§ Extracted page text data
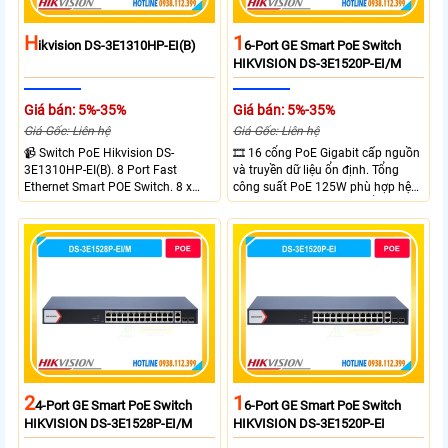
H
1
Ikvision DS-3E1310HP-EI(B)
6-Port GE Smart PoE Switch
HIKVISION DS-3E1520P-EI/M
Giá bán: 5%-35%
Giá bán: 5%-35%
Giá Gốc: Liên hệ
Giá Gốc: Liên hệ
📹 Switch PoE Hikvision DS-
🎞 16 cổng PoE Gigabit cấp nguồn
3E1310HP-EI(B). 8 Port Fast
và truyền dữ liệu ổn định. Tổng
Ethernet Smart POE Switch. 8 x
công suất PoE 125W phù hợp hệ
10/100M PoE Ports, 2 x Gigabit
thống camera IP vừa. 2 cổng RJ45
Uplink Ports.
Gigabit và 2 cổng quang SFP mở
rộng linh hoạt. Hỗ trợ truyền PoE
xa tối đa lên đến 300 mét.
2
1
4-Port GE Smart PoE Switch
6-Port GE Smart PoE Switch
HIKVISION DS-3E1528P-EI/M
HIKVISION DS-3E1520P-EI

§ Exercise requirements
Please write out exactly the line containing "HIKVISION DS-3E1520P-EI/M" and every line after it through the end of the records, nothing more.

§ Answer to this exercise
HIKVISION DS-3E1520P-EI/M
Giá bán: 5%-35%
Giá bán: 5%-35%
Giá Gốc: Liên hệ
Giá Gốc: Liên hệ
📹 Switch PoE Hikvision DS-
🎞 16 cổng PoE Gigabit cấp nguồn
3E1310HP-EI(B). 8 Port Fast
và truyền dữ liệu ổn định. Tổng
Ethernet Smart POE Switch. 8 x
công suất PoE 125W phù hợp hệ
10/100M PoE Ports, 2 x Gigabit
thống camera IP vừa. 2 cổng RJ45
Uplink Ports.
Gigabit và 2 cổng quang SFP mở
rộng linh hoạt. Hỗ trợ truyền PoE
xa tối đa lên đến 300 mét.
2
1
4-Port GE Smart PoE Switch
6-Port GE Smart PoE Switch
HIKVISION DS-3E1528P-EI/M
HIKVISION DS-3E1520P-EI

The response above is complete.